One of the primary benefits of organizing a business as a corporation (or similar entity) is limited liability protection. By establishing the corporation as a separate legal entity, its actions become distinct from the individuals running it. For the corporation’s shareholders, this provides downside certainty; the maximum liability exposure they face (in general) is the value of their investment. Since the losses stemming from personal liability are theoretically infinite, investors relish the corporate form’s ability to mitigate risk.
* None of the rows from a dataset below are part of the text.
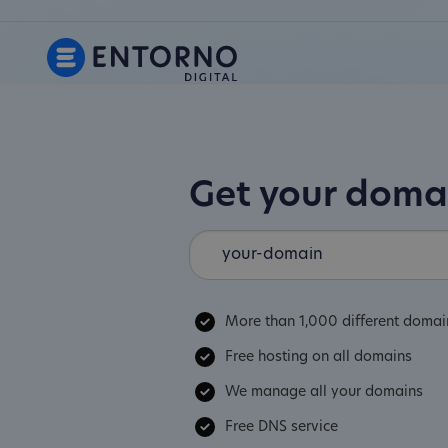
Get your dom
More than 1,000 different domai
Free hosting on all domains
We manage all your domains
Free DNS service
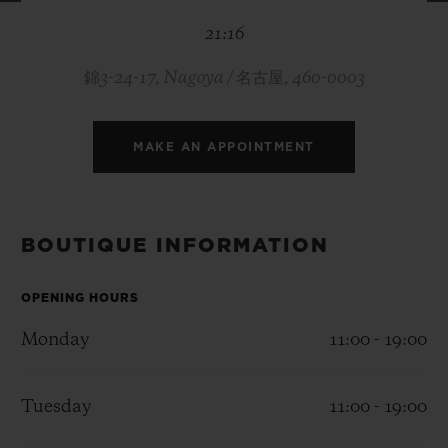
BIG BANG
BIG BANG
SPIRIT OF BIG
21:16
SUMMER MULTI-
PEACH CERAMIC
ESSENTIAL T
COLORED CERAMIC
ONLINE
EXCLUSIV
錦3-24-17, Nagoya / 名古屋, 460-0003
EXCLUSIVE SERVICES
MAKE AN APPOINTMENT
5+5 WARRANTY
JOIN HUBLOTISTA, EXTEND WARRANTY
BOUTIQUE INFORMATION
EXPECTED DELIVERY
OPENING HOURS
Monday
11:00 - 19:00
FREE DELIVERY & RETURNS
SECURE PAYMENT
Tuesday
11:00 - 19:00
GIFT POUCH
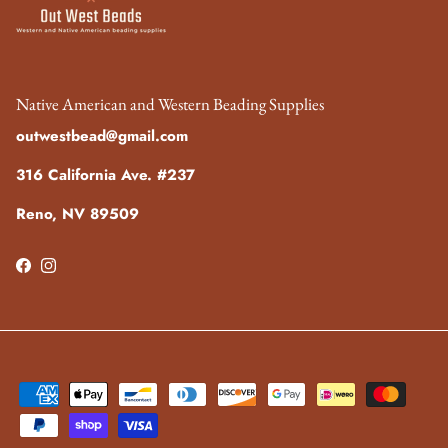
Native American and Western Beading Supplies
outwestbead@gmail.com
316 California Ave. #237
Reno, NV 89509
Facebook
Instagram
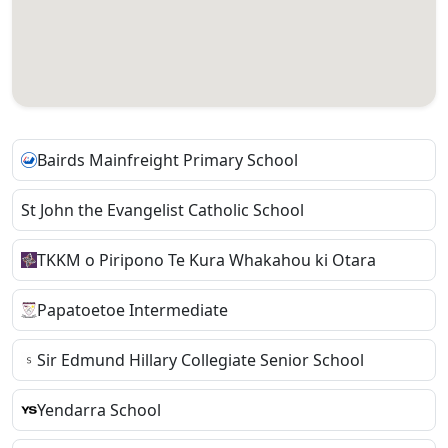
Bairds Mainfreight Primary School
St John the Evangelist Catholic School
TKKM o Piripono Te Kura Whakahou ki Otara
Papatoetoe Intermediate
Sir Edmund Hillary Collegiate Senior School
Yendarra School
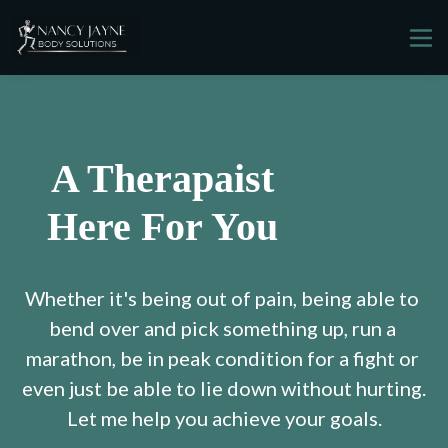
A Therapaist
Here For You
Whether it's being out of pain, being able to 
bend over and pick something up, run a 
marathon, be in peak condition for a fight or 
even just be able to lie down without hurting.
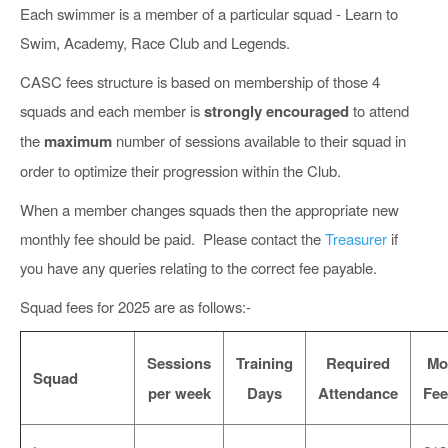
Each swimmer is a member of a particular squad - Learn to
Swim, Academy, Race Club and Legends.
CASC fees structure is based on membership of those 4
squads and each member is
strongly encouraged
to attend
the
maximum
number of sessions available to their squad in
order to optimize their progression within the Club.
When a member changes squads then the appropriate new
monthly fee should be paid. Please contact the
Treasurer
if
you have any queries relating to the correct fee payable.
Squad fees for 2025 are as follows:-
Sessions
Training
Required
Mo
Squad
per week
Days
Attendance
Fee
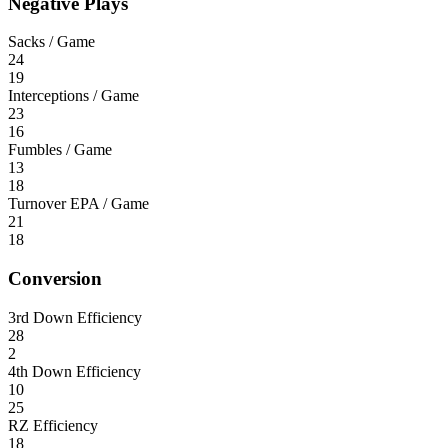
Negative Plays
Sacks / Game
24
19
Interceptions / Game
23
16
Fumbles / Game
13
18
Turnover EPA / Game
21
18
Conversion
3rd Down Efficiency
28
2
4th Down Efficiency
10
25
RZ Efficiency
18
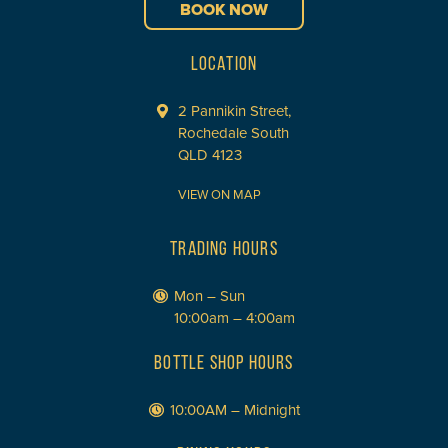
BOOK NOW
LOCATION
2 Pannikin Street,
Rochedale South
QLD 4123
VIEW ON MAP
TRADING HOURS
Mon – Sun
10:00am – 4:00am
BOTTLE SHOP HOURS
10:00AM – Midnight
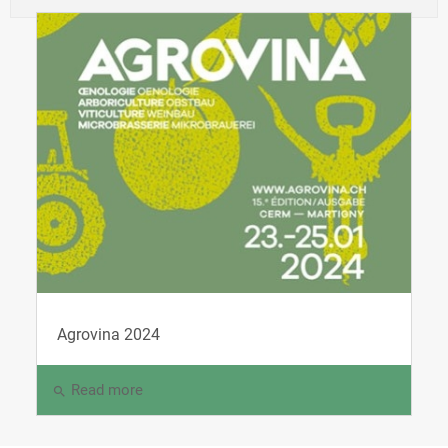
Agrovina 2024
Read more
search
Because limited liability is highly desirable, however, some individuals use the corporate form for the sole purpose of avoiding liability, while knowingly carrying out business activities that create a high probability of liability. If the corporate form is strictly respected, this would leave plaintiffs with little or no way to recover for their injuries. This situation, where a corporation is created to defraud creditors or some other illegitimate purpose, is the basis behind the equitable doctrine of “piercing the corporate veil.” A distinct and often-conflated doctrine is the “participation theory” of corporate officer liability. Under this theory, a corporate officer or director can be held personally liable for the torts of the corporation that he participates in, and such liability is not predicated on a finding that the corporation is a sham or otherwise illegitimate. See Wicks v. Milzoco Builders, 470 A.2d 86, 89-90 (Pa. 1983). As such, corporate officers or shareholders can be held personally liable for their actions relating to the corporation, even if the corporation is an otherwise legitimate entity with sufficient capitalization.